The answer is the exact text of every line from the one that contains "Star of the County Down" to the final line of the entries below, with pictures left out.

Input records below:

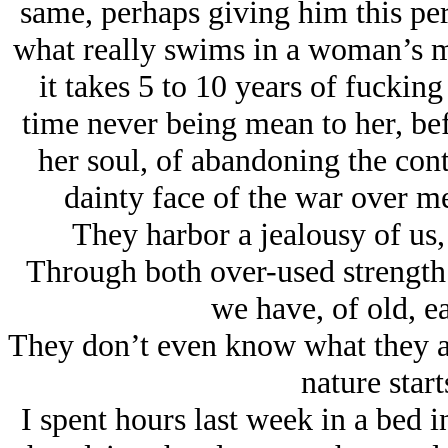
same, perhaps giving him this pers
what really swims in a woman’s m
it takes 5 to 10 years of fuckin
time never being mean to her, bef
her soul, of abandoning the conti
dainty face of the war over 
They harbor a jealousy of us,
Through both over-used strength
we have, of old, ea
They don’t even know what they are
nature start
I spent hours last week in a bed 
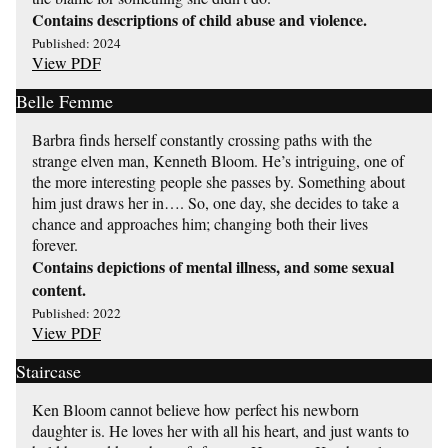
Contains descriptions of child abuse and violence.
Published: 2024
View PDF
Belle Femme
Barbra finds herself constantly crossing paths with the
strange elven man, Kenneth Bloom. He’s intriguing, one of
the more interesting people she passes by. Something about
him just draws her in…. So, one day, she decides to take a
chance and approaches him; changing both their lives
forever.
Contains depictions of mental illness, and some sexual
content.
Published: 2022
View PDF
Staircase
Ken Bloom cannot believe how perfect his newborn
daughter is. He loves her with all his heart, and just wants to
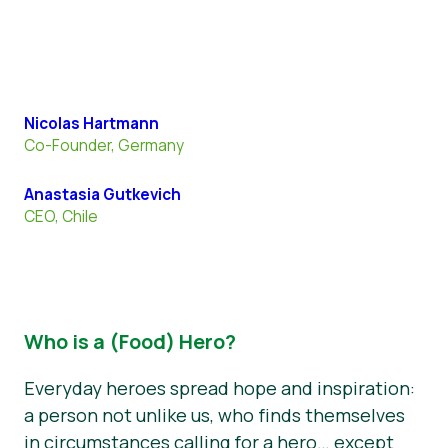
Nicolas Hartmann
Co-Founder, Germany
Anastasia Gutkevich
CEO, Chile
Who is a (Food) Hero?
Everyday heroes spread hope and inspiration:
a person not unlike us, who finds themselves
in circumstances calling for a hero… except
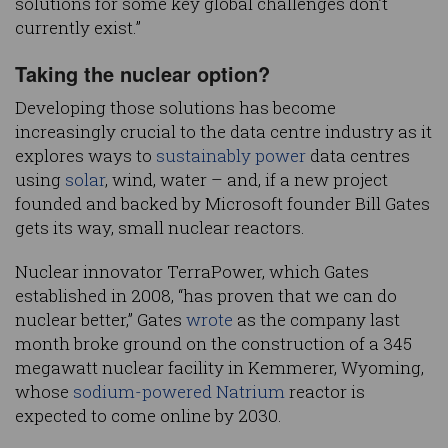
solutions for some key global challenges don’t
currently exist.”
Taking the nuclear option?
Developing those solutions has become
increasingly crucial to the data centre industry as it
explores ways to
sustainably power
data centres
using
solar
, wind, water – and, if a new project
founded and backed by Microsoft founder Bill Gates
gets its way, small nuclear reactors.
Nuclear innovator TerraPower, which Gates
established in 2008, “has proven that we can do
nuclear better,” Gates
wrote
as the company last
month broke ground on the construction of a 345
megawatt nuclear facility in Kemmerer, Wyoming,
whose
sodium-powered
Natrium
reactor is
expected to come online by 2030.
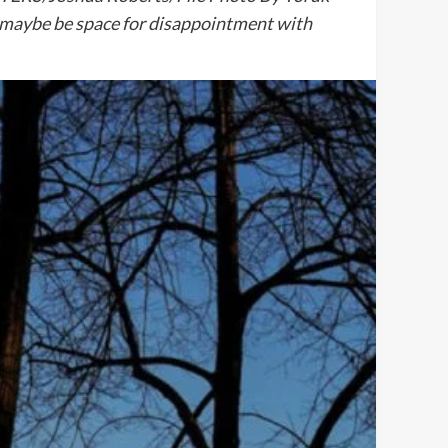
 maybe be space for disappointment with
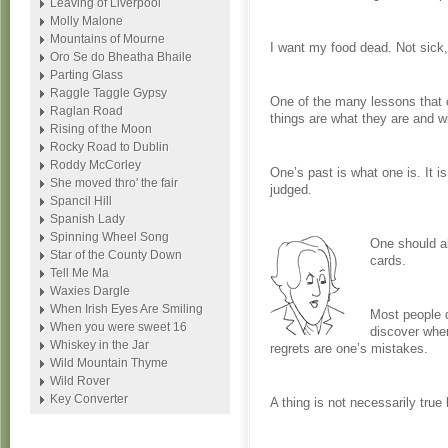
Leaving of Liverpool
Molly Malone
Mountains of Mourne
I want my food dead. Not sick,
Oro Se do Bheatha Bhaile
Parting Glass
Raggle Taggle Gypsy
One of the many lessons that on
Raglan Road
things are what they are and wi
Rising of the Moon
Rocky Road to Dublin
Roddy McCorley
One’s past is what one is. It 
She moved thro' the fair
judged.
Spancil Hill
Spanish Lady
Spinning Wheel Song
One should al
Star of the County Down
cards.
Tell Me Ma
Waxies Dargle
When Irish Eyes Are Smiling
Most people 
When you were sweet 16
discover when
Whiskey in the Jar
regrets are one’s mistakes.
Wild Mountain Thyme
Wild Rover
Key Converter
A thing is not necessarily true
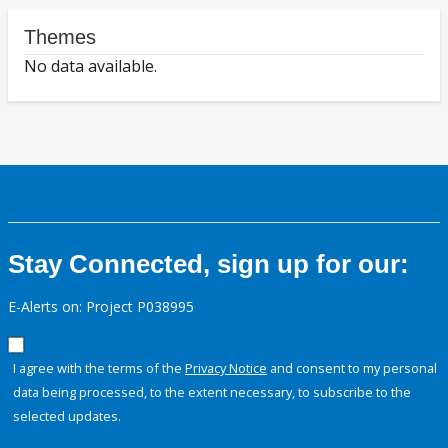
Themes
No data available.
Stay Connected, sign up for our:
E-Alerts on: Project P038995
I agree with the terms of the
Privacy Notice
and consent to my personal
data being processed, to the extent necessary, to subscribe to the
selected updates.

End of Input records.

__Answer below__:
Star of the County Down
cards.
Tell Me Ma
Waxies Dargle
When Irish Eyes Are Smiling
Most people 
When you were sweet 16
discover when
Whiskey in the Jar
regrets are one’s mistakes.
Wild Mountain Thyme
Wild Rover
Key Converter
A thing is not necessarily true
Themes
No data available.
Stay Connected, sign up for our:
E-Alerts on: Project P038995
I agree with the terms of the
Privacy Notice
and consent to my personal
data being processed, to the extent necessary, to subscribe to the
selected updates.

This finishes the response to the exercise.